O CEO ainda vai mais longe e explica que a preocupação com o meio ambiente acaba sendo algo intrínseco ao surfe, uma vez que é um esporte totalmente ligado e dependente da natureza.
"Surfistas de um modo geral frequentam a praia todos os dias, com isso, naturalmente, têm uma preocupação com a limpeza porque aquele é o lugar deles, eles não querem viver no lixo. Se a limpeza for depositada na bancada (no mar), isso pode destruir a onda. Não é apenas uma questão de ideologia, é uma questão do esporte poder acontecer. O surfista tem essa legitimidade e faz isso. Esse é o exemplo que a gente compartilha. Outra coisa que a gente faz, com apoio de patrocinadores, é o replantio de restinga, muitas vezes com convidados, com a comunidade local, os atletas, que postam nas redes sociais para espalhar esse exemplo e assim criamos essa cultura de cuidar da praia e do meio ambiente, naturalmente chamando os olhos das pessoas para serem fiscais nossos. Imagina só: Uma liga que fala tanto do assunto cometer uma falha? A gente não pode errar, temos de dar o exemplo.", disse Martinho.
"A gente sempre pensa em como podemos trabalhar em conscientizar nossa audiência, que é gigantesca no mundo todo. Sustentabilidade tem a ver com o que eu, você e todos fazemos. É como mudar os hábitos do dia a dia. Então uma das vertentes é usar nossa audiência para isso. A sustentabilidade não é parte do nosso trabalho, é o nosso trabalho. Faz parte do dia a dia. A gente tenta passar para funcionários, empresas parceiras, e nem sempre é barato. Essas ações custam. Mas olhamos no valor, não no custo. E acaba virando nosso ponto de trabalhar com empresas sustentáveis e ficar atentos a oportunidades como essa de Saquarema, de como podemos tirar proveito dessas ideias para dar exemplo, não só pro surfe, mas para todos os esportes que dá para ser sustentável", concluiu o CEO em conversa com o Estadão.
A PARTICIPAÇÃO DA ONG ECO LOCAL BRASIL
Do outro lado da parceria encontra-se a ONG Eco Local Brasil, que há 20 anos atua em causas ambientais, como a limpeza de praias e oceanos. Desde 2019 atua ao lado da WSL nas etapas que a liga realiza em Saquarema. O dirigente da ONG, Filipe Pedroso de Oliveira, explicou como a ligação com a WSL se deu e as diferenças que encontrou ao trabalhar com a liga de surfe.

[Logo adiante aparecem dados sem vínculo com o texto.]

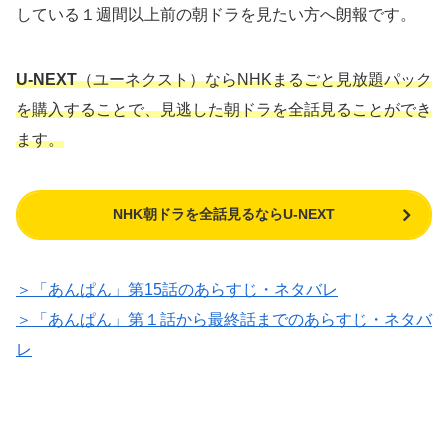
している１週間以上前の朝ドラを見たい方へ朗報です。
U-NEXT
（ユーネクスト）ならNHKまるごと見放題パック
を購入することで、見逃した朝ドラを全話見ることができ
ます。
NHK朝ドラを全話見るならU-NEXT
＞「あんぱん」第15話のあらすじ・ネタバレ
＞「あんぱん」第１話から最終話までのあらすじ・ネタバ
レ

"Existe um real interesse em reaproveitar esses materiais, que infelizmente são realizados no evento dessa proporção. O segundo ponto é o interesse da organização deixar um legado, algo palpável para o público e a comunidade local. Quando encontramos eventos com essa pegada ficamos muito felizes e não medimos esforços para isso acontecer", seguiu.
"A ONG é considerada a mais ativa no combate ao lixo marinho no País. A gente chega a retirar 140 toneladas de resíduo marinho por ano, mas esse trabalho está bem escondido. Quando temos oportunidade de mostrar nosso trabalho como esse, essas ações ganham destaque também", disse Filipe em conversa com o Estadão.
As oportunidades de ampliar este trabalho em outros eventos não é tão abundante, uma vez que outras empresas e produtores de evento não entendem as ativações como um investimento, uma necessidade, tornando ainda mais importante a parceria com a WSL.
"Nossa maior dificuldade é fazer com que os produtores de evento, as empresas entendam isso como um investimento, não como um trabalho socioambiental que uma ONG realiza porque ela precisa trabalhar. Como ONG a gente presta serviço, usamos nosso maquinário, que custou um investimento, auditar tudo isso, todos esses processos. Nosso desafio é que as pessoas valorizem isso como uma necessidade, não como uma bandeira sustentável. A WSL entendeu isso em 2019 como um compromisso e uma necessidade", finalizou.